Dr. Kevin Schully, contractor and chief science officer with Naval Medical Research Center’s (NMRC) Austere environments Consortium for Enhanced Sepsis Outcomes Department (ACESO) recently returned stateside after screening Sailors and Marines deployed to Darwin, Australia, who are at risk of developing melioidosis.
Melioidosis, also called Whitmore’s disease, is an infectious disease that can infect humans or animals, caused by the bacterium Burkholderia pseudomallei (B. pseudomallei).
While in Darwin, Schully used a tool he developed with colleagues to continuously screen U.S. forces serving in B. pseudomallei endemic areas. He asked volunteers to fill out a brief questionnaire and give blood samples at the beginning of their deployment, mid-deployment, and again post-deployment. Each time, samples were screened for serological evidence of infection and then compared to the questionnaire responses to identify potential risk factors.

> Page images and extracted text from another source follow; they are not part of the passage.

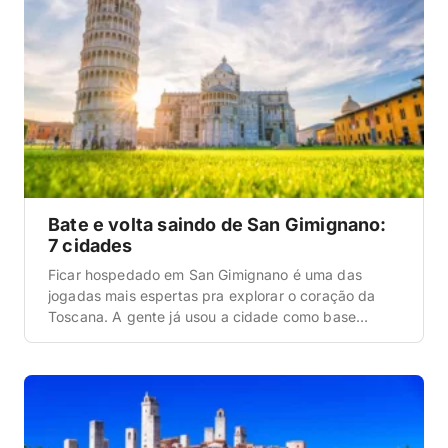
Bate e volta saindo de San Gimignano:
7 cidades
Ficar hospedado em San Gimignano é uma das
jogadas mais espertas pra explorar o coração da
Toscana. A gente já usou a cidade como base
algumas vezes e virou tradição: dormir naquele
visual medieval de torres iluminadas e passar o dia
rodando por vilarejos, vinícolas e cidades históricas
que ficam a menos de 1h15 dali. […]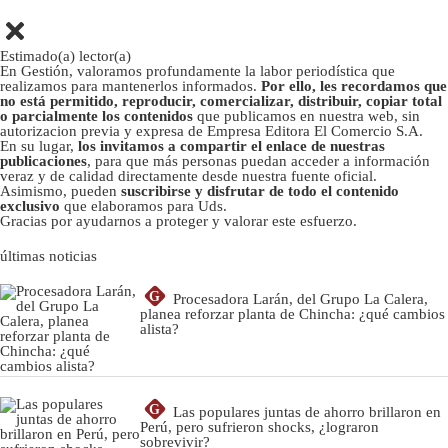
Estimado(a) lector(a)
En Gestión, valoramos profundamente la labor periodística que
realizamos para mantenerlos informados.
Por ello, les recordamos que
no está permitido, reproducir, comercializar, distribuir, copiar total
o parcialmente los contenidos
que publicamos en nuestra web, sin
autorizacion previa y expresa de Empresa Editora El Comercio S.A.
En su lugar,
los invitamos a compartir el enlace de nuestras
publicaciones
, para que más personas puedan acceder a información
veraz y de calidad directamente desde nuestra fuente oficial.
Asimismo, pueden
suscribirse y disfrutar de todo el contenido
exclusivo
que elaboramos para Uds.
Gracias por ayudarnos a proteger y valorar este esfuerzo.
últimas noticias
G
Procesadora Larán, del Grupo La Calera,
planea reforzar planta de Chincha: ¿qué cambios
alista?
G
Las populares juntas de ahorro brillaron en
Perú, pero sufrieron shocks, ¿lograron
sobrevivir?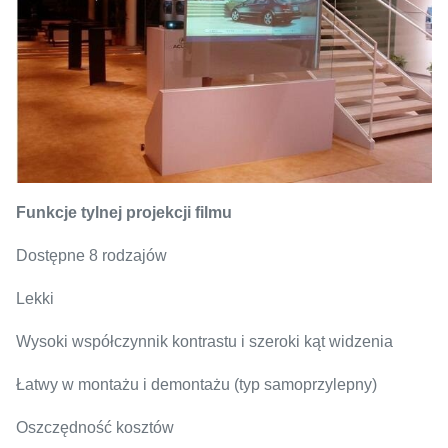
Funkcje tylnej projekcji filmu
Dostępne 8 rodzajów
Lekki
Wysoki współczynnik kontrastu i szeroki kąt widzenia
Łatwy w montażu i demontażu (typ samoprzylepny)
Oszczędność kosztów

“We need to understand the health risks faced by our forces deployed to the Pacific,” said Capt. Ryan Maves, program director, Infectious Diseases Fellowship, Naval Medical Center San Diego, and associate investigator on the study. “Melioidosis was a major threat to deployed U.S. service members during the Vietnam War, but our ability to diagnose this disease is still limited.”
As principal investigator of the study Schully collaborated with researchers and staff from NMRC, the Menzies School of Health Research in Darwin, and The University of Nevada, Reno.
He chose Darwin because it is a hyper-endemic area for B. pseudomallei. Because of its environmental habit, high probability of infection, and route of infection, melioidosis poses a significant danger to military forces deployed to such areas.
He conducted the first phase of the study in 2017 with slightly more than 300 Sailors and Marines participating. This year, another 300 volunteers have agreed to participate, though additional enrollments are expected after their unit’s return to their home base. There are also plans to conduct a final phase of the study in 2019.
“Our aim is to develop rapid and reliable diagnostic methods, as well as to find ways to reduce the risk of melioidosis in deployed service members,” Maves said.
Because of Schully’s findings, the U.S. Indo-Pacific Command (PACOM) has requested that the same forces serving in Darwin be screened for the mosquito-borne Ross River Virus, and Naval Medical Research Center Asia is using the study to provide additional surveillance of diseases endemic to Australia and the risks they present to the servicemembers.